The SpML (Sampling-based Machine Learning) protocol is a way to implement the Proof of Sampling (PoSP) protocol in decentralized AI inference networks.

Key Steps

  1. User Input: The user sends input to a randomly selected server (asserter) with their digital signature.
  2. Server Output: The server computes the output and sends it back to the user along with a hash of the result.
  3. Challenge Mechanism:
  • The system may trigger a challenge based on a predetermined probability (p), randomly selecting another server (validator) to verify the result.
  • If no challenge is triggered, the asserter receives a reward (R), and the process ends.
  1. Verification:
  • If a challenge is triggered, the user sends the same input to the validator.
  • The validator computes the result and sends it back to the user along with the hash.
  1. Comparison:
  • The user compares the hash values of the asserter and validator outputs.
  • If the hashes match, both the asserter and validator receive rewards, and the user gets a discount on the base fee.
  • If the hashes do not match, the user broadcasts both hashes to the network.
  1. Arbitration:
  • The network votes on the honesty of the asserter and validator based on the discrepancy.
  • Honest nodes receive rewards, while dishonest nodes are penalized (slashed).

Key Components and Mechanisms

  • Deterministic Machine Learning Execution: Ensures consistency and reproducibility of results using fixed-point algorithms and software-based floating-point libraries.
  • Stateless Design: Treats each query independently, maintaining statelessness throughout the machine learning process.
  • Permissionless Participation: Allows anyone to join the network and contribute by running AI servers.
  • Off-chain Operations: AI inference is computed off-chain to reduce blockchain load, with results and digital signatures directly delivered to users.
  • On-chain Operations: Key functions, such as balance calculations and challenge mechanisms, are handled on-chain to ensure transparency and security.

Advantages of SpML

  • High Security: Achieves security through economic incentives, ensuring nodes act honestly due to potential penalties for dishonest behavior.
  • Low Computational Overhead: Validators primarily compare hash values, reducing computational burden during the verification process.
  • Scalability: Capable of handling large volumes of network activity without significant performance degradation.
  • Simplicity: Maintains simplicity in implementation, enhancing ease of integration and maintenance.

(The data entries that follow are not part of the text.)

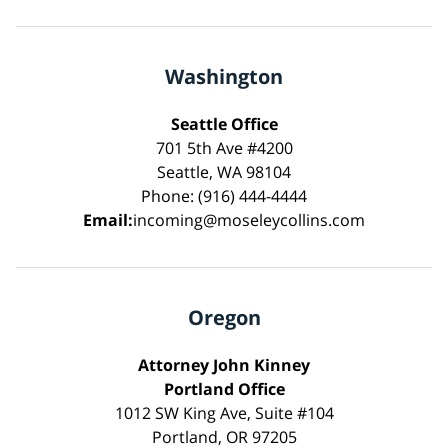
Washington
Seattle Office
701 5th Ave #4200
Seattle, WA 98104
Phone: (916) 444-4444
Email:
incoming@moseleycollins.com
Oregon
Attorney John Kinney
Portland Office
1012 SW King Ave, Suite #104
Portland, OR 97205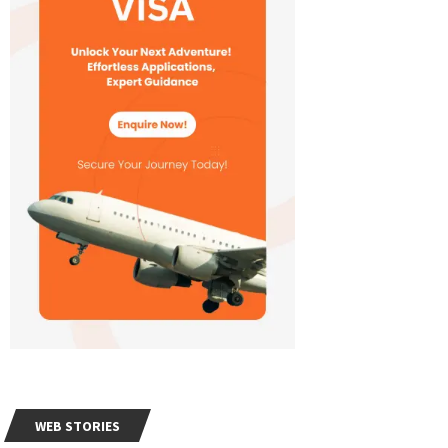
WEB STORIES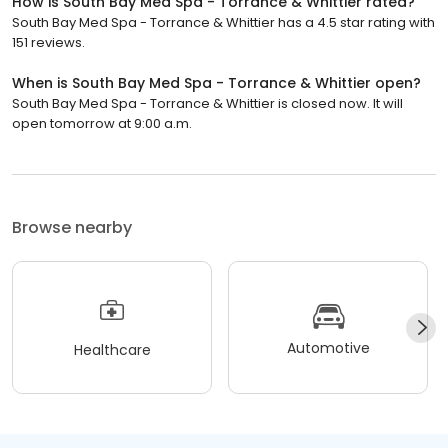
How is South Bay Med Spa - Torrance & Whittier rated?
South Bay Med Spa - Torrance & Whittier has a 4.5 star rating with
151 reviews.
When is South Bay Med Spa - Torrance & Whittier open?
South Bay Med Spa - Torrance & Whittier is closed now. It will
open tomorrow at 9:00 a.m.
Browse nearby
Automotive
Healthcare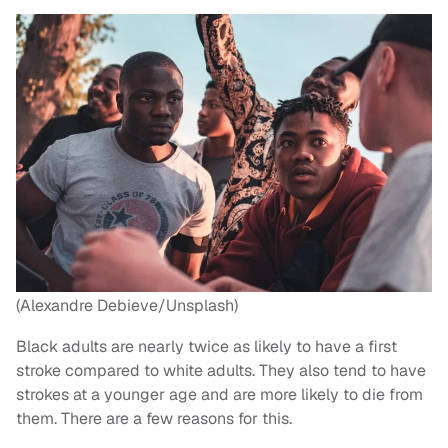
(Alexandre Debieve/Unsplash)
Black adults are nearly twice as likely to have a first
stroke compared to white adults. They also tend to have
strokes at a younger age and are more likely to die from
them. There are a few reasons for this.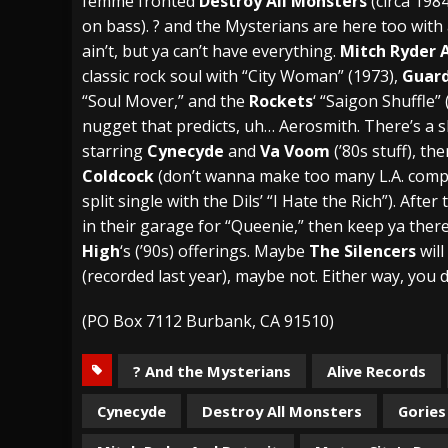
femme fronted
Destroy All Monsters
(circa 198
on bass). ? and the Mysterians are here too with 
ain’t, but ya can’t have everything.
Mitch Ryder 
classic rock soul with “City Woman” (1973),
Guard
“Soul Mover,” and the
Rockets
‘ “Saigon Shuffle” 
nugget that predicts, uh… Aerosmith. There’s a 
starring
Cynecyde
and
Va Voom
(’80s stuff), t
Coldcock
(don’t wanna make too many L.A. compa
split single with the Dils’ “I Hate the Rich”). Aft
in their garage for “Queenie,” then keep ya ther
High
‘s (’90s) offerings. Maybe
The Silencers
will
(recorded last year), maybe not. Either way, you 
(PO Box 7112 Burbank, CA 91510)
? And the Mysterians
Alive Records
Cynecyde
Destroy All Monsters
Gories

Comparison with Other Protocols

  • Optimistic Fraud Proofs (opML):
    • Relies on economic penalties to deter fraud, handled through a dispute resolution mechanism.
    • May be vulnerable to fraudulent behavior if not enough validators are honest.
  • Zero-Knowledge Proofs (zkML):
    • Ensures high security through cryptographic proofs.
    • Faces scalability and efficiency challenges due to high computational overhead.
  • SpML:
    • Combines high security, low computational overhead, and high scalability through economic incentives.
    • Simplifies the verification process by focusing on hash comparisons, reducing complex computations during challenges.

Conclusion

The Proof of Sampling (PoSP) protocol effectively balances the need to incentivize good actors and deter bad behavior, ensuring the overall security and reliability of decentralized systems. By combining economic rewards with stringent penalties, PoSP creates an environment where honest behavior is encouraged and necessary for success. As decentralized AI continues to evolve, protocols like PoSP will be crucial in maintaining the integrity and credibility of these advanced systems.